US thermal coal producers have been shipping unusually high amounts of the commodity into the Asia-Pacific and Atlantic markets as domestic consumption has fallen due to increased competition from cheaper US natural gas.
“Demand isn’t that bad. It’s more of a supply story,” said Hayden Atkins, commodities analyst at Macquarie Securities in London.
The cost of the commodity in Rotterdam, the European benchmark, was at $93 a tonne, its lowest since September 2010, while at the Australian port of Newcastle, the Asian benchmark, was at $100.50, the lowest since October 2010.
The recent annual contract agreement between Xstrata and Japanese utility companies for thermal coal at $115.20 a tonne for the year starting April 1 seemed to put a floor on the market temporarily. However, the price declines have accelerated over the past few days. “What could be happening now is a fire sale by someone willing to sell excess stocks at any price,” Mr Atkins said.
Facing lower demand in the US after natural gas prices fell to the lowest in 10 years, coal miners there have been taking advantage of low freight rates to export, creating a glut in the global seaborne coal market this year. But US miners have started to cut production, particularly in the high operating cost Appalachian basin, in the face of weak demand in order to save cash.
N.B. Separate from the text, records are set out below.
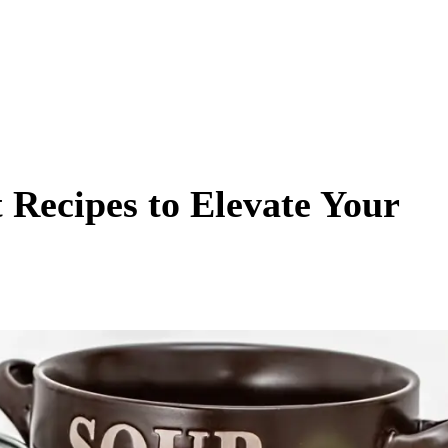
t Recipes to Elevate Your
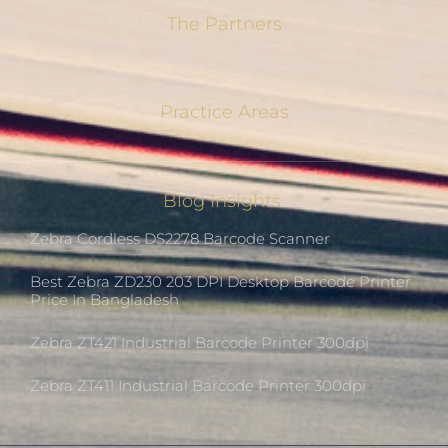
The Partners
Practice Areas
Blog Insights
Zebra Cordless DS2278 Barcode Scanner
Best Zebra ZD230 203 DPI Desktop Barcode Printer
Price In Bangladesh
Zebra ZT421 Industrial Barcode Printer 300dpi
Zebra ZT411 Industrial Barcode Printer 300dpi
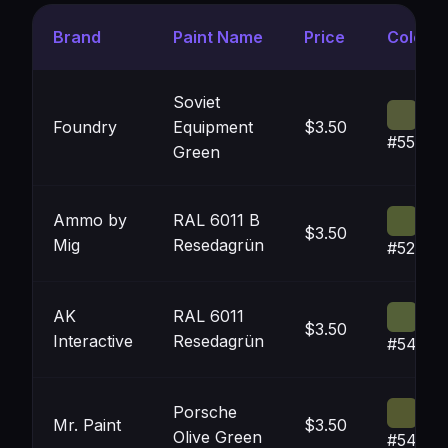
Brand
Paint Name
Price
Color
Soviet
Foundry
Equipment
$3.50
#555B3
Green
Ammo by
RAL 6011 B
$3.50
Mig
Resedagrün
#525D3
AK
RAL 6011
$3.50
Interactive
Resedagrün
#54603
Porsche
Mr. Paint
$3.50
Olive Green
#54593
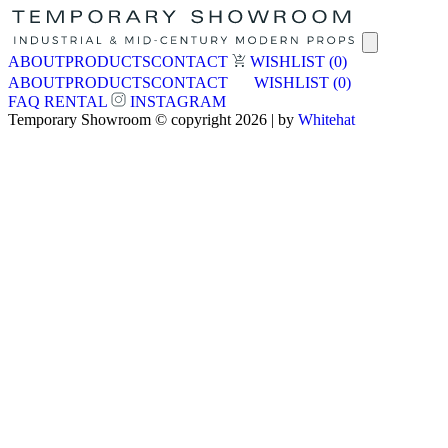
ABOUT
PRODUCTS
CONTACT
WISHLIST
(0)
ABOUT
PRODUCTS
CONTACT
WISHLIST
(0)
FAQ
RENTAL
INSTAGRAM
Temporary Showroom © copyright 2026 | by
Whitehat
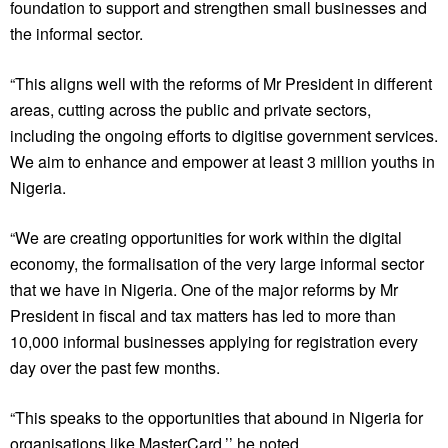
foundation to support and strengthen small businesses and
the informal sector.
“This aligns well with the reforms of Mr President in different
areas, cutting across the public and private sectors,
including the ongoing efforts to digitise government services.
We aim to enhance and empower at least 3 million youths in
Nigeria.
“We are creating opportunities for work within the digital
economy, the formalisation of the very large informal sector
that we have in Nigeria. One of the major reforms by Mr
President in fiscal and tax matters has led to more than
10,000 informal businesses applying for registration every
day over the past few months.
“This speaks to the opportunities that abound in Nigeria for
organisations like MasterCard,’’ he noted.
But Shiyang Wang, analyst at Barclays in New York, said that although production in the Appalachian basin had been cut, US coal – namely from the Illinois basin and the Powder River Basin in the centre of the country – was still being exported. “US coal supply [to global markets] has fallen only a little bit,” she said.
Despite the fall in international seaborne coal prices, analysts said domestic markets in both India and China remained stable. Chinese prices have been steady while the main Daqin railway in northern China, which carries coal to the Qinhuangdao port for shipment to the urbanised coastal areas of the country, was undergoing its annual maintenance. China overtook Japan last year as the world’s largest importer of thermal coal. India is the third largest buyer of overseas coal.
China has been a fairly active importer of coal so far this year as it took advantage of lower prices, Ms Wang said. However, import figures for the first quarter are still down 19 per cent from the fourth quarter in 2011. “Chinese demand is not as strong as last year due to the economic environment,” she said.